Data supplied: Begin
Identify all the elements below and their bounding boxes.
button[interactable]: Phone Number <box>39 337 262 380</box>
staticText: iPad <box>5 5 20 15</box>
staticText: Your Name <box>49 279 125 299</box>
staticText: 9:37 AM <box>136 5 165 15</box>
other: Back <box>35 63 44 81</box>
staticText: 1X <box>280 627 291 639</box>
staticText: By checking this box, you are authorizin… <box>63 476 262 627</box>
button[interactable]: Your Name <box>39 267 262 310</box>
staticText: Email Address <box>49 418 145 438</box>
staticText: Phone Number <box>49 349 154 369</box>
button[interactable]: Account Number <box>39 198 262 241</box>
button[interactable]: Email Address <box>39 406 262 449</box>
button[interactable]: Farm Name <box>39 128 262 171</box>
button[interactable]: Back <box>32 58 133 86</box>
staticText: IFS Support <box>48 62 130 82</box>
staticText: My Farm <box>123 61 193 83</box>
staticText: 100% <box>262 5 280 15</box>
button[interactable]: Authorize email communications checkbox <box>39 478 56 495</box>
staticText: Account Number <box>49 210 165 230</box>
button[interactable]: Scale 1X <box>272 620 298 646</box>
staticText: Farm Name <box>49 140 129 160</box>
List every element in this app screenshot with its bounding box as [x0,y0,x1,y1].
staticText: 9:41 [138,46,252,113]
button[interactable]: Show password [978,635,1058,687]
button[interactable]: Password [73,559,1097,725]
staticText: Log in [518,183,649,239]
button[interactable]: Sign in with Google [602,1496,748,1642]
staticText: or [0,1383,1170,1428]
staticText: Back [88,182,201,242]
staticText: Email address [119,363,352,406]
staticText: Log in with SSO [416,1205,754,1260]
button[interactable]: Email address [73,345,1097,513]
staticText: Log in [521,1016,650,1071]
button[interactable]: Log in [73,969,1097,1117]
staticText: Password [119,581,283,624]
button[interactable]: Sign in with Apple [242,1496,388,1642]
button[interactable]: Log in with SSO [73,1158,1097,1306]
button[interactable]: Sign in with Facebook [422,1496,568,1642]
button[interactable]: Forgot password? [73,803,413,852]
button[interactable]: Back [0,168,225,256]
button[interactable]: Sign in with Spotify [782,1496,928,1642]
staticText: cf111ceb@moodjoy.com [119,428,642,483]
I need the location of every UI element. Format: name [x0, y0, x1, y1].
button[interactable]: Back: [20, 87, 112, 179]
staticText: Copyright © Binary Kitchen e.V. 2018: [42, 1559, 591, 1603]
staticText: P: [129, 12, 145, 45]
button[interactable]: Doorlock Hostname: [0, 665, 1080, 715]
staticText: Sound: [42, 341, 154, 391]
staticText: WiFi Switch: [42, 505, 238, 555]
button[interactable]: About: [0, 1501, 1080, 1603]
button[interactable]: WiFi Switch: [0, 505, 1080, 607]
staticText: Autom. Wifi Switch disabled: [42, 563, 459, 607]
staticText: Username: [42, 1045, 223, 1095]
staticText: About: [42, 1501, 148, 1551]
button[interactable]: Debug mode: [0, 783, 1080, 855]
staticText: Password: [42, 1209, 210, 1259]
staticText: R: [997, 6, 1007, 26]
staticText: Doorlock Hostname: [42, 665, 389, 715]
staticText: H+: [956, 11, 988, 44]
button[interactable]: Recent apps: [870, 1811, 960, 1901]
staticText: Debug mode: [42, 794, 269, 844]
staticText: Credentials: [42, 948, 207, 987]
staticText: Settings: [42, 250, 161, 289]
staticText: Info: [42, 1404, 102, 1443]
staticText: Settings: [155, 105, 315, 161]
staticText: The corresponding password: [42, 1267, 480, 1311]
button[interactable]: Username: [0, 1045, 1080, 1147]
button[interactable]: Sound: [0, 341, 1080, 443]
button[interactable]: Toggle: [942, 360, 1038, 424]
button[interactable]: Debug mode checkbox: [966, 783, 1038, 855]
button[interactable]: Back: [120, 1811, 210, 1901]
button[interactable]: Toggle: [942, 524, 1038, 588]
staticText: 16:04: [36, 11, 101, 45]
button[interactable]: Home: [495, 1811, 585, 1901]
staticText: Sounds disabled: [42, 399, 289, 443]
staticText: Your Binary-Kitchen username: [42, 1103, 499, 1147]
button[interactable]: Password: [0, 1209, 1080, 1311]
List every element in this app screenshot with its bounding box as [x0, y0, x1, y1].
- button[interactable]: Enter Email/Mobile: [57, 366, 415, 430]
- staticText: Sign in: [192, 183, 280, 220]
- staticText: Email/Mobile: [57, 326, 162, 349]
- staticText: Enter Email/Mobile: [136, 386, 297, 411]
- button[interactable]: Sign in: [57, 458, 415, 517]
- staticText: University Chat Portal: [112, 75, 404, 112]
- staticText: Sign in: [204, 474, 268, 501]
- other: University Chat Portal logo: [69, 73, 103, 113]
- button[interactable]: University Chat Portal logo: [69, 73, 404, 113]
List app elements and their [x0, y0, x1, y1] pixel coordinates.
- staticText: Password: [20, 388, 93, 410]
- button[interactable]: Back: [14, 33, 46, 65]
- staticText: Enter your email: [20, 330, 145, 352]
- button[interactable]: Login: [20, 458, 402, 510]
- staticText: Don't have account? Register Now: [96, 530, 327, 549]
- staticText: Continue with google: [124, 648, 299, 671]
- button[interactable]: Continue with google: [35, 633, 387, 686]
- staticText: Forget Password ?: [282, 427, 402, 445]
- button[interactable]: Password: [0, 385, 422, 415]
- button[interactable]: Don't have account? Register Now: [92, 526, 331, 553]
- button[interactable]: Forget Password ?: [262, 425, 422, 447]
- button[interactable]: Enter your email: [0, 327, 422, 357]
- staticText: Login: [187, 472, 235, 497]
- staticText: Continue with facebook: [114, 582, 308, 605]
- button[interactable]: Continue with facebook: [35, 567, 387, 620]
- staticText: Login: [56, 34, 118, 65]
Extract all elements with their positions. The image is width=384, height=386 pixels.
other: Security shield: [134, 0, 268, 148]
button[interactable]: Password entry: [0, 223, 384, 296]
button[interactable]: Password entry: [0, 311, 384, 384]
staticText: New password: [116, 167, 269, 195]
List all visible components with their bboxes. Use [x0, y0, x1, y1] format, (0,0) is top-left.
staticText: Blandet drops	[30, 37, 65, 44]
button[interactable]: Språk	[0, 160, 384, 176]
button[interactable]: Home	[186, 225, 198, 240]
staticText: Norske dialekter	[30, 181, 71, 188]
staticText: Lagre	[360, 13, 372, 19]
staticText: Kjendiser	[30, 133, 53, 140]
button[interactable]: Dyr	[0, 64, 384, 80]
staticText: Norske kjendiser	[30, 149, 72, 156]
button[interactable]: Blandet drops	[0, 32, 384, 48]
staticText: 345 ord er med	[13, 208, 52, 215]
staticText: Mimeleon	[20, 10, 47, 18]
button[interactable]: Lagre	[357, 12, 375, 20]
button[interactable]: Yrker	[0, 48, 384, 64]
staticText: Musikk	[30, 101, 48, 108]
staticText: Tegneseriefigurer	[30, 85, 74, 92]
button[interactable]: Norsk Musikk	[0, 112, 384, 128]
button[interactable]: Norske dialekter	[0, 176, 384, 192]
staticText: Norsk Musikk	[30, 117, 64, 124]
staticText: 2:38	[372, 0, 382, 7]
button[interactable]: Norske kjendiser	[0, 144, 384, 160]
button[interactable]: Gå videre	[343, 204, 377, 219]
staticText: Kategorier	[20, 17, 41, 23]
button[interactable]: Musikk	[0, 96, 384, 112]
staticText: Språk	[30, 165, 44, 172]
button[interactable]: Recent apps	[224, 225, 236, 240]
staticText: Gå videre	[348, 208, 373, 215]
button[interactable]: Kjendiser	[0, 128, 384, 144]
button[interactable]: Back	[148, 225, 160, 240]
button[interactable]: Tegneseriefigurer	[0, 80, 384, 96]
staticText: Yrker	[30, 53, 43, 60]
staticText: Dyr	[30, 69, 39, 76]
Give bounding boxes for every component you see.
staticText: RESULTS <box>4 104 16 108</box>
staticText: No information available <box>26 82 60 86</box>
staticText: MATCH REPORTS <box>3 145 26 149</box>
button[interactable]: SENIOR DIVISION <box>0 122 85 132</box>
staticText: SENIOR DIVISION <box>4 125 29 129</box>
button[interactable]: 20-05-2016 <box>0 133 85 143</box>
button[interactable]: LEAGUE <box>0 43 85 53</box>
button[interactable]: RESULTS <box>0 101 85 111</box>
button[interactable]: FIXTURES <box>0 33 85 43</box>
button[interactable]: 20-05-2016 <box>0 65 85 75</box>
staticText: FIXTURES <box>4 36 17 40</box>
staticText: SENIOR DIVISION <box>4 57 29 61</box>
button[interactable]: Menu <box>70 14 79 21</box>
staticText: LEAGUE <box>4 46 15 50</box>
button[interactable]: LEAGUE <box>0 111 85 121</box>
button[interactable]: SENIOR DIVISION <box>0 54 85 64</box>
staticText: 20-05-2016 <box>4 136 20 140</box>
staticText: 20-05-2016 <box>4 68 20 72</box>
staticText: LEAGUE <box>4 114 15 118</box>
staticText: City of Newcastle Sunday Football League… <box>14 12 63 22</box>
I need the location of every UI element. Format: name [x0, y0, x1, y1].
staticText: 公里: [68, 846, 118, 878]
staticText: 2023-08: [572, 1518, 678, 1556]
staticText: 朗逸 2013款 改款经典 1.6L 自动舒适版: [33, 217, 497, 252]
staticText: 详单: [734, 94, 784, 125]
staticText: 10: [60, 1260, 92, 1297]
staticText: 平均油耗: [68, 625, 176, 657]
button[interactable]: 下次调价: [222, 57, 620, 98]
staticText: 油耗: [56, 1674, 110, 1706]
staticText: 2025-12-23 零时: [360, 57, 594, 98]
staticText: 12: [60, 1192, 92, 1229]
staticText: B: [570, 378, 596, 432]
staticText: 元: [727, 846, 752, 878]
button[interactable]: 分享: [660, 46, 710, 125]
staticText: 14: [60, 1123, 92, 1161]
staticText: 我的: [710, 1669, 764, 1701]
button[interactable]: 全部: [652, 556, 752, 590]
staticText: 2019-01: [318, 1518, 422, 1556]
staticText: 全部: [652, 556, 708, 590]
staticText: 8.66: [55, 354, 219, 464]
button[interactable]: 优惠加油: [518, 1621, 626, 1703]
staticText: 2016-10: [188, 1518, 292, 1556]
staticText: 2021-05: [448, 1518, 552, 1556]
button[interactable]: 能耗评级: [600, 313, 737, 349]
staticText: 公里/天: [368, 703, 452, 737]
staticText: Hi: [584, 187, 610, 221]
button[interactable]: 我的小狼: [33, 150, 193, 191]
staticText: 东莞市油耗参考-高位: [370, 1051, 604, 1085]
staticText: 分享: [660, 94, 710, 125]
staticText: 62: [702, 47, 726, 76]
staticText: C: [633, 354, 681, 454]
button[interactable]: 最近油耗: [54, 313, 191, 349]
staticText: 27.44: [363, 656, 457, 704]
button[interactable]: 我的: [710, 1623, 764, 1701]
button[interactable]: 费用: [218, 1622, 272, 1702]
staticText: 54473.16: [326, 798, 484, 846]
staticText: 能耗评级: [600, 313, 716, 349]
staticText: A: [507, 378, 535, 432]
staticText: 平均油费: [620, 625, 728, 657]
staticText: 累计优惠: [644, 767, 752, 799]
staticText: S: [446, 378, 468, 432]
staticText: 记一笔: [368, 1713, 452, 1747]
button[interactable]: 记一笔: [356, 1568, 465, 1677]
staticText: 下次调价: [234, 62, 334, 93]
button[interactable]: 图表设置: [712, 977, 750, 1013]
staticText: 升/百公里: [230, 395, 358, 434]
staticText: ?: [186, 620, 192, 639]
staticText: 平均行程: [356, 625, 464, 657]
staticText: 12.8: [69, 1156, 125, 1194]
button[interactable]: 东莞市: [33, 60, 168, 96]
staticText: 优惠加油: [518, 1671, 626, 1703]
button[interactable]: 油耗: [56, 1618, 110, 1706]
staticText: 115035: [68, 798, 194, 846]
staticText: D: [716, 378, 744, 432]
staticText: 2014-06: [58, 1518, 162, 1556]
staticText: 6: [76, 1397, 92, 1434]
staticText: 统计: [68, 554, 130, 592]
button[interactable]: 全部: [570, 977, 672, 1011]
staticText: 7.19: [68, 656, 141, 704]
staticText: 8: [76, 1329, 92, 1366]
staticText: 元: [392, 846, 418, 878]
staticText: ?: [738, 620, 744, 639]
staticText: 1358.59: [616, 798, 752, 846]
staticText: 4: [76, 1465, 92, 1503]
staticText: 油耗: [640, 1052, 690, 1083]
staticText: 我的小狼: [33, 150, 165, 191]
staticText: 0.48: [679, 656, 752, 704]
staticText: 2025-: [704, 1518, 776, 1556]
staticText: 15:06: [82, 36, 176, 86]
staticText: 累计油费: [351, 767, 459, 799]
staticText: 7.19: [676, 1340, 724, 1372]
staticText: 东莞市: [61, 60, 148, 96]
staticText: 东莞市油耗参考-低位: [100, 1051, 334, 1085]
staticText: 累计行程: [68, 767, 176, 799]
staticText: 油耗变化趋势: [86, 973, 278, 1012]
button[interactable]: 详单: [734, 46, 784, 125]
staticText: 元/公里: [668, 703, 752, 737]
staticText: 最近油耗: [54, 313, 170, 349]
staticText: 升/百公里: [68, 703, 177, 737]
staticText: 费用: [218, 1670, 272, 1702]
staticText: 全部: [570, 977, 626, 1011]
Data supplied: End
◆ **Problem requirements**
If a line in the entries contains the word "Farm", copy that line out.

◆ **Output for this exercise**
button[interactable]: Farm Name <box>39 128 262 171</box>
staticText: My Farm <box>123 61 193 83</box>
staticText: Farm Name <box>49 140 129 160</box>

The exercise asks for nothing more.